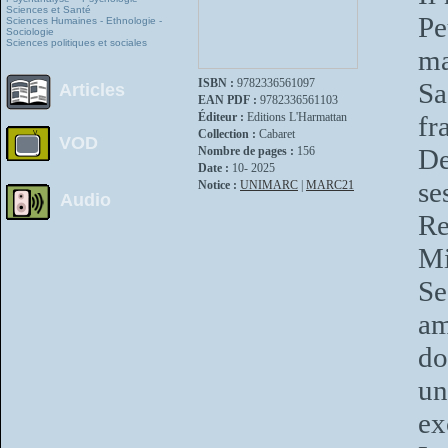
Sciences et Santé
Pe
Sciences Humaines - Ethnologie -
Sociologie
Sciences politiques et sociales
ma
ISBN :
9782336561097
Sa
Articles
EAN PDF :
9782336561103
Éditeur :
Editions L'Harmattan
fr
Collection :
Cabaret
VOD
De
Nombre de pages :
156
Date :
10- 2025
se
Notice :
UNIMARC
|
MARC21
Audio
Re
Mi
Se
am
do
un
ex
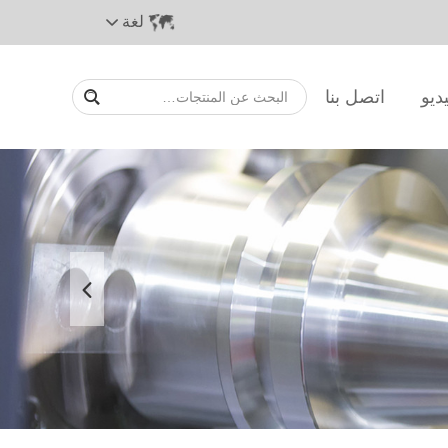
لغة
ديو
اتصل بنا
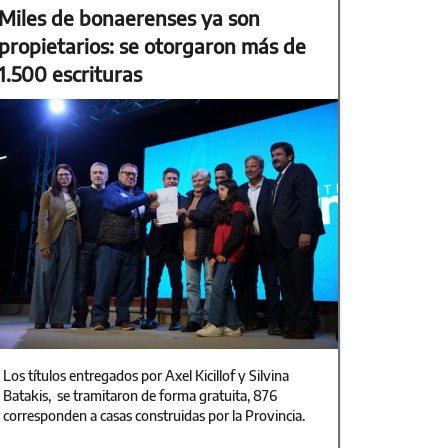
Miles de bonaerenses ya son
propietarios: se otorgaron más de
1.500 escrituras
Los títulos entregados por Axel Kicillof y Silvina
Batakis, se tramitaron de forma gratuita, 876
corresponden a casas construidas por la Provincia.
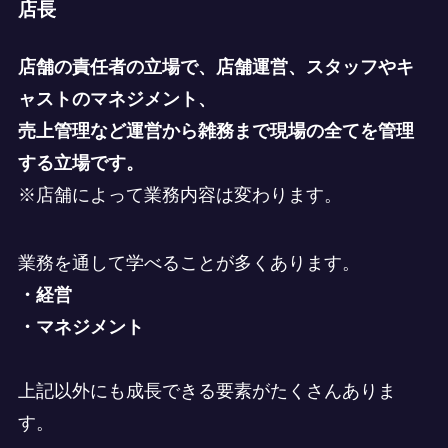
店長
店舗の責任者の立場で、店舗運営、スタッフやキ
ャストのマネジメント、
売上管理など運営から雑務まで現場の全てを管理
する立場です。
※店舗によって業務内容は変わります。
業務を通して学べることが多くあります。
・経営
・マネジメント
上記以外にも成長できる要素がたくさんありま
す。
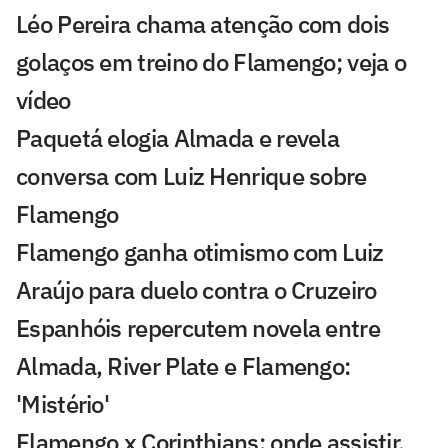
Léo Pereira chama atenção com dois
golaços em treino do Flamengo; veja o
vídeo
Paquetá elogia Almada e revela
conversa com Luiz Henrique sobre
Flamengo
Flamengo ganha otimismo com Luiz
Araújo para duelo contra o Cruzeiro
Espanhóis repercutem novela entre
Almada, River Plate e Flamengo:
'Mistério'
Flamengo x Corinthians: onde assistir,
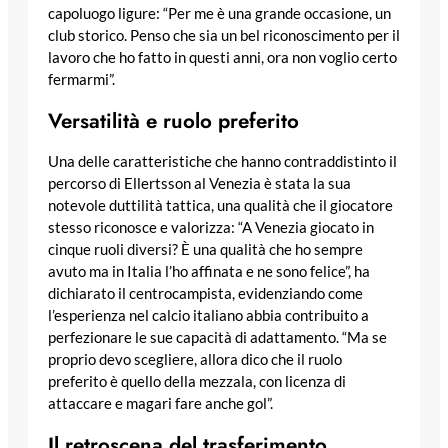
capoluogo ligure: “Per me è una grande occasione, un
club storico. Penso che sia un bel riconoscimento per il
lavoro che ho fatto in questi anni, ora non voglio certo
fermarmi”.
Versatilità e ruolo preferito
Una delle caratteristiche che hanno contraddistinto il
percorso di Ellertsson al Venezia è stata la sua
notevole duttilità tattica, una qualità che il giocatore
stesso riconosce e valorizza: “A Venezia giocato in
cinque ruoli diversi? È una qualità che ho sempre
avuto ma in Italia l’ho affinata e ne sono felice”, ha
dichiarato il centrocampista, evidenziando come
l’esperienza nel calcio italiano abbia contribuito a
perfezionare le sue capacità di adattamento. “Ma se
proprio devo scegliere, allora dico che il ruolo
preferito è quello della mezzala, con licenza di
attaccare e magari fare anche gol”.
Il retroscena del trasferimento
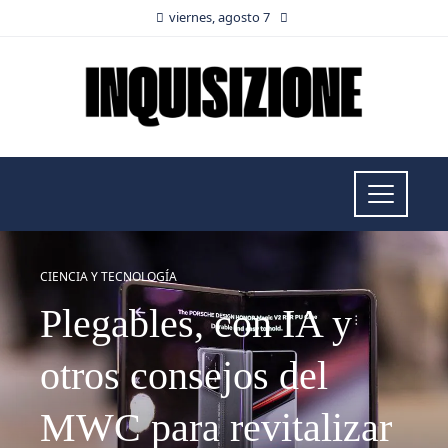
viernes, agosto 7
CIENCIA Y TECNOLOGÍA
Plegables, con IA y
otros consejos del
MWC para revitalizar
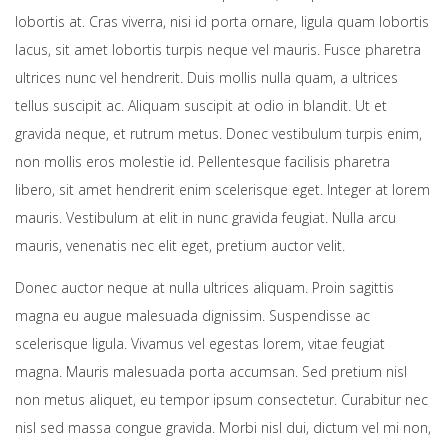
lobortis at. Cras viverra, nisi id porta ornare, ligula quam lobortis
lacus, sit amet lobortis turpis neque vel mauris. Fusce pharetra
ultrices nunc vel hendrerit. Duis mollis nulla quam, a ultrices
tellus suscipit ac. Aliquam suscipit at odio in blandit. Ut et
gravida neque, et rutrum metus. Donec vestibulum turpis enim,
non mollis eros molestie id. Pellentesque facilisis pharetra
libero, sit amet hendrerit enim scelerisque eget. Integer at lorem
mauris. Vestibulum at elit in nunc gravida feugiat. Nulla arcu
mauris, venenatis nec elit eget, pretium auctor velit.
Donec auctor neque at nulla ultrices aliquam. Proin sagittis
magna eu augue malesuada dignissim. Suspendisse ac
scelerisque ligula. Vivamus vel egestas lorem, vitae feugiat
magna. Mauris malesuada porta accumsan. Sed pretium nisl
non metus aliquet, eu tempor ipsum consectetur. Curabitur nec
nisl sed massa congue gravida. Morbi nisl dui, dictum vel mi non,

· · ·

When you copy the data, keep every line exact and leave out each picture.

- [Answer to the exercise]:
Sciences et Santé
Pe
Sciences Humaines - Ethnologie -
Sociologie
Sciences politiques et sociales
ma
ISBN :
9782336561097
Sa
Articles
EAN PDF :
9782336561103
Éditeur :
Editions L'Harmattan
fr
Collection :
Cabaret
VOD
De
Nombre de pages :
156
Date :
10- 2025
se
Notice :
UNIMARC
|
MARC21
Audio
Re
Mi
Se
am
do
un
ex
لغة
ديو
اتصل بنا
Miles de bonaerenses ya son
propietarios: se otorgaron más de
1.500 escrituras
Los títulos entregados por Axel Kicillof y Silvina
Batakis, se tramitaron de forma gratuita, 876
corresponden a casas construidas por la Provincia.
店長
店舗の責任者の立場で、店舗運営、スタッフやキ
ャストのマネジメント、
売上管理など運営から雑務まで現場の全てを管理
する立場です。
※店舗によって業務内容は変わります。
業務を通して学べることが多くあります。
・経営
・マネジメント
上記以外にも成長できる要素がたくさんありま
す。
Léo Pereira chama atenção com dois
golaços em treino do Flamengo; veja o
vídeo
Paquetá elogia Almada e revela
conversa com Luiz Henrique sobre
Flamengo
Flamengo ganha otimismo com Luiz
Araújo para duelo contra o Cruzeiro
Espanhóis repercutem novela entre
Almada, River Plate e Flamengo:
'Mistério'
Flamengo x Corinthians: onde assistir,
capoluogo ligure: “Per me è una grande occasione, un
club storico. Penso che sia un bel riconoscimento per il
lavoro che ho fatto in questi anni, ora non voglio certo
fermarmi”.
Versatilità e ruolo preferito
Una delle caratteristiche che hanno contraddistinto il
percorso di Ellertsson al Venezia è stata la sua
notevole duttilità tattica, una qualità che il giocatore
stesso riconosce e valorizza: “A Venezia giocato in
cinque ruoli diversi? È una qualità che ho sempre
avuto ma in Italia l’ho affinata e ne sono felice”, ha
dichiarato il centrocampista, evidenziando come
l’esperienza nel calcio italiano abbia contribuito a
perfezionare le sue capacità di adattamento. “Ma se
proprio devo scegliere, allora dico che il ruolo
preferito è quello della mezzala, con licenza di
attaccare e magari fare anche gol”.
Il retroscena del trasferimento
viernes, agosto 7
CIENCIA Y TECNOLOGÍA
Plegables, con IA y
otros consejos del
MWC para revitalizar
lobortis at. Cras viverra, nisi id porta ornare, ligula quam lobortis
lacus, sit amet lobortis turpis neque vel mauris. Fusce pharetra
ultrices nunc vel hendrerit. Duis mollis nulla quam, a ultrices
tellus suscipit ac. Aliquam suscipit at odio in blandit. Ut et
gravida neque, et rutrum metus. Donec vestibulum turpis enim,
non mollis eros molestie id. Pellentesque facilisis pharetra
libero, sit amet hendrerit enim scelerisque eget. Integer at lorem
mauris. Vestibulum at elit in nunc gravida feugiat. Nulla arcu
mauris, venenatis nec elit eget, pretium auctor velit.
Donec auctor neque at nulla ultrices aliquam. Proin sagittis
magna eu augue malesuada dignissim. Suspendisse ac
scelerisque ligula. Vivamus vel egestas lorem, vitae feugiat
magna. Mauris malesuada porta accumsan. Sed pretium nisl
non metus aliquet, eu tempor ipsum consectetur. Curabitur nec
nisl sed massa congue gravida. Morbi nisl dui, dictum vel mi non,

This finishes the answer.